Try it:
Please write out exactly, and only, the lines from the first in the material below to the line containing "Familia (455, 457)", both included.

Provided entries:
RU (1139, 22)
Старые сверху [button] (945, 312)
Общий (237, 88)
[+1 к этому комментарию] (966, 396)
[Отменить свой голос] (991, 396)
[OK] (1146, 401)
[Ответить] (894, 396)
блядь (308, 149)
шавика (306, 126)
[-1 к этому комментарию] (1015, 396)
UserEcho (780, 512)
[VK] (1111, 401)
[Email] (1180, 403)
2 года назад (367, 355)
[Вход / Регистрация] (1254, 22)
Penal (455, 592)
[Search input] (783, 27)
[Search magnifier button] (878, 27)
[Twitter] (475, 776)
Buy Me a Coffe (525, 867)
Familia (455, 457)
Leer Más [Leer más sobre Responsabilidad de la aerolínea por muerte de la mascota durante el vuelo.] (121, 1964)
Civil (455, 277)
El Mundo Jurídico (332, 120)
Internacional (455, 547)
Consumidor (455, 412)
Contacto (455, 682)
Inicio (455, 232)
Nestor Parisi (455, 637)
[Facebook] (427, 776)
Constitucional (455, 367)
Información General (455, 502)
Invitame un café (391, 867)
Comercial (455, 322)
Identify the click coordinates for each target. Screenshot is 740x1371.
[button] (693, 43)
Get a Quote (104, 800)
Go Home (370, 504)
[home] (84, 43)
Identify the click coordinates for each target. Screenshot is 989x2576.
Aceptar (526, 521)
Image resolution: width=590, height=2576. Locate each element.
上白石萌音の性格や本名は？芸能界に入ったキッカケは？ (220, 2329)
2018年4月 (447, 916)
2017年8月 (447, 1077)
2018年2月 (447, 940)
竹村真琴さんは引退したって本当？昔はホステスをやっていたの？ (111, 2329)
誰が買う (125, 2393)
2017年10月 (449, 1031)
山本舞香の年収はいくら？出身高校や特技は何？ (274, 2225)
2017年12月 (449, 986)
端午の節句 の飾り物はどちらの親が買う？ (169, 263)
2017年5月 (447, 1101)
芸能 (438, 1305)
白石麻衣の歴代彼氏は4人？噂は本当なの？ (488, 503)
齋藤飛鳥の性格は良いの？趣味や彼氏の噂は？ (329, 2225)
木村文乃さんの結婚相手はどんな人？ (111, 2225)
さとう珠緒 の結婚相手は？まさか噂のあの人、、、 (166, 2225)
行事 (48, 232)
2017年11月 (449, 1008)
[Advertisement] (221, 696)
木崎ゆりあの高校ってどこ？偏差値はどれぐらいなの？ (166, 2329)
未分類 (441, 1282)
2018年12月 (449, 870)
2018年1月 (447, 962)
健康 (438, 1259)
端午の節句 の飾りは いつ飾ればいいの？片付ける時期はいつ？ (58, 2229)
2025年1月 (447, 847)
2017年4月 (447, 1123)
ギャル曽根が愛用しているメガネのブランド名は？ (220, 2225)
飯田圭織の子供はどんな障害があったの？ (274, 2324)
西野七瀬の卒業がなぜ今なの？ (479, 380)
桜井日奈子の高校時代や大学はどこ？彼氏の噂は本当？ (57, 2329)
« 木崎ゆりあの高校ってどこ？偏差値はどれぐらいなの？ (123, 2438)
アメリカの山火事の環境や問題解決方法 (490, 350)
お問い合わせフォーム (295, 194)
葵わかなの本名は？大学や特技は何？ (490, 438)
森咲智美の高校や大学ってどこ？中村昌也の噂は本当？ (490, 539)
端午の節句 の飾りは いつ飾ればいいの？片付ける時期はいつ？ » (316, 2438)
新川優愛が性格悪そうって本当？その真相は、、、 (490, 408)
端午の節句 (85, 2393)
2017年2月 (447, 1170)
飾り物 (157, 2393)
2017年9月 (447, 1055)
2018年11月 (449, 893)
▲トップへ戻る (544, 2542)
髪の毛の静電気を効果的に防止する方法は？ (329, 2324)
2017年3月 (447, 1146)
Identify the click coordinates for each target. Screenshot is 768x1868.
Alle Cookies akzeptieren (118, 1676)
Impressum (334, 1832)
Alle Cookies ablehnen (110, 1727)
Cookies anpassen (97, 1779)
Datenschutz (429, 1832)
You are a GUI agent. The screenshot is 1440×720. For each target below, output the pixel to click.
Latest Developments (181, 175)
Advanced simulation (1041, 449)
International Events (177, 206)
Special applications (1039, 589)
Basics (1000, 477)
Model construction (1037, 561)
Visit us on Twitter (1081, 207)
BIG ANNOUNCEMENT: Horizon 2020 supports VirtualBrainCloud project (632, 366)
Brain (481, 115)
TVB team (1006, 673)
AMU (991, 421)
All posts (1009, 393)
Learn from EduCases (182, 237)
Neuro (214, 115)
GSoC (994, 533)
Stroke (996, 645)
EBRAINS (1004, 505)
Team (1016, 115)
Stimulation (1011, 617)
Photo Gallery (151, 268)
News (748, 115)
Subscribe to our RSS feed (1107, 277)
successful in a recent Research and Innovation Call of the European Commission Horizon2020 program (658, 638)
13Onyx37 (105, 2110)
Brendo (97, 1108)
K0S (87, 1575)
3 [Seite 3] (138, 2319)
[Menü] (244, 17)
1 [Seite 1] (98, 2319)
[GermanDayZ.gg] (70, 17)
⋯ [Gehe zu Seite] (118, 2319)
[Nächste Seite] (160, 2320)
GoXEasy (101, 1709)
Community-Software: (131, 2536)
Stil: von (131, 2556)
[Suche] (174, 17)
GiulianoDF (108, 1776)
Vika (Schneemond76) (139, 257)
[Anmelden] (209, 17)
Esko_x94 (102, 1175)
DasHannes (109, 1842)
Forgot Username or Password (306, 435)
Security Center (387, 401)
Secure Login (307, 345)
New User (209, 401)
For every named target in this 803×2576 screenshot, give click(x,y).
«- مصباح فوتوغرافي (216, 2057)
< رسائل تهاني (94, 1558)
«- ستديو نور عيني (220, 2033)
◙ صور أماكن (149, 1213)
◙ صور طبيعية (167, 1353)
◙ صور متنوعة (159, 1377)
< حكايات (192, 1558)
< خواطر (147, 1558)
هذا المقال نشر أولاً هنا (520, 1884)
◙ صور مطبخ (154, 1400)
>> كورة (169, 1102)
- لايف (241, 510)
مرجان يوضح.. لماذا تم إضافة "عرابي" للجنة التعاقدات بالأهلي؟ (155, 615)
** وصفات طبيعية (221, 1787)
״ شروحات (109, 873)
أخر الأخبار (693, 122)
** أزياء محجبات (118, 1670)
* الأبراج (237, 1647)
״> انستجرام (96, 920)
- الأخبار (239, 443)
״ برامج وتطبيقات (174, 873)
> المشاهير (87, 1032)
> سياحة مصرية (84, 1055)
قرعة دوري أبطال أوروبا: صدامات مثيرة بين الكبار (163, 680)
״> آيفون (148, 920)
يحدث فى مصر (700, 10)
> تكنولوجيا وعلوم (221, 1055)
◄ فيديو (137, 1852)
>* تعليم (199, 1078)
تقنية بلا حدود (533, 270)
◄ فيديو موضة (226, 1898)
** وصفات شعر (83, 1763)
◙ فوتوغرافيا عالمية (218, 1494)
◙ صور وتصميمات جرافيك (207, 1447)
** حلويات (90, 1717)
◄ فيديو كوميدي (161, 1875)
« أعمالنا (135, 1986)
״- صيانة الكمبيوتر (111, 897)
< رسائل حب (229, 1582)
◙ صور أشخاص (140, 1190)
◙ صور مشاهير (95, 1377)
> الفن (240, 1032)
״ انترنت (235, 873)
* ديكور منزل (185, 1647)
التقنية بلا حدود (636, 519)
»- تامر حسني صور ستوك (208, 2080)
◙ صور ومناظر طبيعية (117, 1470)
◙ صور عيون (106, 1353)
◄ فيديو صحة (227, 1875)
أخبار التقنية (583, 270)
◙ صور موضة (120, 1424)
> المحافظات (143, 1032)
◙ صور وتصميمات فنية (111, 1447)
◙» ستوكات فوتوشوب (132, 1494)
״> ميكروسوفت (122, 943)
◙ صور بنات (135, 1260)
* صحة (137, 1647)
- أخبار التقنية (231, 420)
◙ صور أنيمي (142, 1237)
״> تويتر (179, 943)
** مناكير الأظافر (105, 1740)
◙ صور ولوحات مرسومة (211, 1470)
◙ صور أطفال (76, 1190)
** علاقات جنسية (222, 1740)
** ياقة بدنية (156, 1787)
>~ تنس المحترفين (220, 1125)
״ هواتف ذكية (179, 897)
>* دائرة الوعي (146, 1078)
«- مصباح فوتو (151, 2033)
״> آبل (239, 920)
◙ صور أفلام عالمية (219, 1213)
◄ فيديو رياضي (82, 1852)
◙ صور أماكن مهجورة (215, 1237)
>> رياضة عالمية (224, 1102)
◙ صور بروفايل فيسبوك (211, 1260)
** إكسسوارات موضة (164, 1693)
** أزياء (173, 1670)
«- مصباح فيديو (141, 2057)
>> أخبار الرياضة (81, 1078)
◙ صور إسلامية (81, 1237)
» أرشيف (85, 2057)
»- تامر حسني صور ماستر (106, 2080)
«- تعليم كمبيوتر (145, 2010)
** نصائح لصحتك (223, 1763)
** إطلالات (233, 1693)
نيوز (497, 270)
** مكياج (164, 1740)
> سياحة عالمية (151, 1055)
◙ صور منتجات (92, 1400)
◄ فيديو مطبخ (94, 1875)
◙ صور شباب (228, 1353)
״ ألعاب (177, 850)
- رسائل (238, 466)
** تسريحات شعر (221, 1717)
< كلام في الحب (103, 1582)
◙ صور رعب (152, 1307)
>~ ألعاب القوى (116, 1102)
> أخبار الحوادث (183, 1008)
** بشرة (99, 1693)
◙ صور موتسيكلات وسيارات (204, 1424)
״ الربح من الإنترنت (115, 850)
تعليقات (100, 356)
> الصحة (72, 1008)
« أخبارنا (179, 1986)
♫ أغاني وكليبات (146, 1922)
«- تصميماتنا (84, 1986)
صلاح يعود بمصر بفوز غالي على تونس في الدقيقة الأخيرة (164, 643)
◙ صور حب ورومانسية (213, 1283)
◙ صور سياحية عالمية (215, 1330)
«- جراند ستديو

Answer to the exercise:
RU (1139, 22)
Старые сверху [button] (945, 312)
Общий (237, 88)
[+1 к этому комментарию] (966, 396)
[Отменить свой голос] (991, 396)
[OK] (1146, 401)
[Ответить] (894, 396)
блядь (308, 149)
шавика (306, 126)
[-1 к этому комментарию] (1015, 396)
UserEcho (780, 512)
[VK] (1111, 401)
[Email] (1180, 403)
2 года назад (367, 355)
[Вход / Регистрация] (1254, 22)
Penal (455, 592)
[Search input] (783, 27)
[Search magnifier button] (878, 27)
[Twitter] (475, 776)
Buy Me a Coffe (525, 867)
Familia (455, 457)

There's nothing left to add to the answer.